**What the exercise asks**
Repeat each entry word for word.

**Records for the task**
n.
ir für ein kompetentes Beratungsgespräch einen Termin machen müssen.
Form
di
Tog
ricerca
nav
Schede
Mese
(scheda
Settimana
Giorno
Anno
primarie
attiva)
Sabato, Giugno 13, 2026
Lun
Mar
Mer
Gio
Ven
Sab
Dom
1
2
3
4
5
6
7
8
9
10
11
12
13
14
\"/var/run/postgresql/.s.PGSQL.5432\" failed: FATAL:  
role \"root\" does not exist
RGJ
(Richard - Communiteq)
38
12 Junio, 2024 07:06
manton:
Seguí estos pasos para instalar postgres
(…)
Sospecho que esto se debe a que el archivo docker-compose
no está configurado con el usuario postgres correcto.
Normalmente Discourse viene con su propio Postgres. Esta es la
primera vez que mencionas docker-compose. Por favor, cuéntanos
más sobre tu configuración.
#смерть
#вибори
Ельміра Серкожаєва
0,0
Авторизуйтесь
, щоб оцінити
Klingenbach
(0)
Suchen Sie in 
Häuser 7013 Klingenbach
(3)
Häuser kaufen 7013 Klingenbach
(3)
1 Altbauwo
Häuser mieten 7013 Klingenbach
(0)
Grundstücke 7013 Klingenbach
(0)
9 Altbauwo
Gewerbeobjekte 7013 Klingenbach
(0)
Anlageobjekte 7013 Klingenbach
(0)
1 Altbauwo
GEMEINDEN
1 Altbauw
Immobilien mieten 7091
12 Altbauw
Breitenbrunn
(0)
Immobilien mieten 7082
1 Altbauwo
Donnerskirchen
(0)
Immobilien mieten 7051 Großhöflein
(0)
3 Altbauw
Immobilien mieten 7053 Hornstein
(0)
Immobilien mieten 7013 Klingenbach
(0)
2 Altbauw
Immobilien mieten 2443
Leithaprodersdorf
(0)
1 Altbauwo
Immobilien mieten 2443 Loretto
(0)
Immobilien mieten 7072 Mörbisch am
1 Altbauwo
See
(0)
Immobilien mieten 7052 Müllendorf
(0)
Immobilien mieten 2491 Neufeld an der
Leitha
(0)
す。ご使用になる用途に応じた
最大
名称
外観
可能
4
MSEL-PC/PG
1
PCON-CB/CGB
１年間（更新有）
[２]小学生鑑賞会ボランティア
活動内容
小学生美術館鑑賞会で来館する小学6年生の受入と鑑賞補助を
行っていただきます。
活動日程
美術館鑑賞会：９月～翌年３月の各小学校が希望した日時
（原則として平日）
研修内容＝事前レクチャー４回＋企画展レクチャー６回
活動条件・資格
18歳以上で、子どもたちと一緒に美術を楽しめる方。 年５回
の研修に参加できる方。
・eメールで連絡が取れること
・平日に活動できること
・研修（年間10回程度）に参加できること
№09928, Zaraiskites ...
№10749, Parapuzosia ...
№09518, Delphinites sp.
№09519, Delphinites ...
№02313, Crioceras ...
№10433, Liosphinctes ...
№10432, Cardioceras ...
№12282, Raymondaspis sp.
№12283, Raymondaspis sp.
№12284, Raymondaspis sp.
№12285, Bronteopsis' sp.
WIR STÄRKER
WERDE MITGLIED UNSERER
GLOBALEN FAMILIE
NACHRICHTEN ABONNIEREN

**Answer below**
n.
ir für ein kompetentes Beratungsgespräch einen Termin machen müssen.
Form
di
Tog
ricerca
nav
Schede
Mese
(scheda
Settimana
Giorno
Anno
primarie
attiva)
Sabato, Giugno 13, 2026
Lun
Mar
Mer
Gio
Ven
Sab
Dom
1
2
3
4
5
6
7
8
9
10
11
12
13
14
\"/var/run/postgresql/.s.PGSQL.5432\" failed: FATAL:  
role \"root\" does not exist
RGJ
(Richard - Communiteq)
38
12 Junio, 2024 07:06
manton:
Seguí estos pasos para instalar postgres
(…)
Sospecho que esto se debe a que el archivo docker-compose
no está configurado con el usuario postgres correcto.
Normalmente Discourse viene con su propio Postgres. Esta es la
primera vez que mencionas docker-compose. Por favor, cuéntanos
más sobre tu configuración.
#смерть
#вибори
Ельміра Серкожаєва
0,0
Авторизуйтесь
, щоб оцінити
Klingenbach
(0)
Suchen Sie in 
Häuser 7013 Klingenbach
(3)
Häuser kaufen 7013 Klingenbach
(3)
1 Altbauwo
Häuser mieten 7013 Klingenbach
(0)
Grundstücke 7013 Klingenbach
(0)
9 Altbauwo
Gewerbeobjekte 7013 Klingenbach
(0)
Anlageobjekte 7013 Klingenbach
(0)
1 Altbauwo
GEMEINDEN
1 Altbauw
Immobilien mieten 7091
12 Altbauw
Breitenbrunn
(0)
Immobilien mieten 7082
1 Altbauwo
Donnerskirchen
(0)
Immobilien mieten 7051 Großhöflein
(0)
3 Altbauw
Immobilien mieten 7053 Hornstein
(0)
Immobilien mieten 7013 Klingenbach
(0)
2 Altbauw
Immobilien mieten 2443
Leithaprodersdorf
(0)
1 Altbauwo
Immobilien mieten 2443 Loretto
(0)
Immobilien mieten 7072 Mörbisch am
1 Altbauwo
See
(0)
Immobilien mieten 7052 Müllendorf
(0)
Immobilien mieten 2491 Neufeld an der
Leitha
(0)
す。ご使用になる用途に応じた
最大
名称
外観
可能
4
MSEL-PC/PG
1
PCON-CB/CGB
１年間（更新有）
[２]小学生鑑賞会ボランティア
活動内容
小学生美術館鑑賞会で来館する小学6年生の受入と鑑賞補助を
行っていただきます。
活動日程
美術館鑑賞会：９月～翌年３月の各小学校が希望した日時
（原則として平日）
研修内容＝事前レクチャー４回＋企画展レクチャー６回
活動条件・資格
18歳以上で、子どもたちと一緒に美術を楽しめる方。 年５回
の研修に参加できる方。
・eメールで連絡が取れること
・平日に活動できること
・研修（年間10回程度）に参加できること
№09928, Zaraiskites ...
№10749, Parapuzosia ...
№09518, Delphinites sp.
№09519, Delphinites ...
№02313, Crioceras ...
№10433, Liosphinctes ...
№10432, Cardioceras ...
№12282, Raymondaspis sp.
№12283, Raymondaspis sp.
№12284, Raymondaspis sp.
№12285, Bronteopsis' sp.
WIR STÄRKER
WERDE MITGLIED UNSERER
GLOBALEN FAMILIE
NACHRICHTEN ABONNIEREN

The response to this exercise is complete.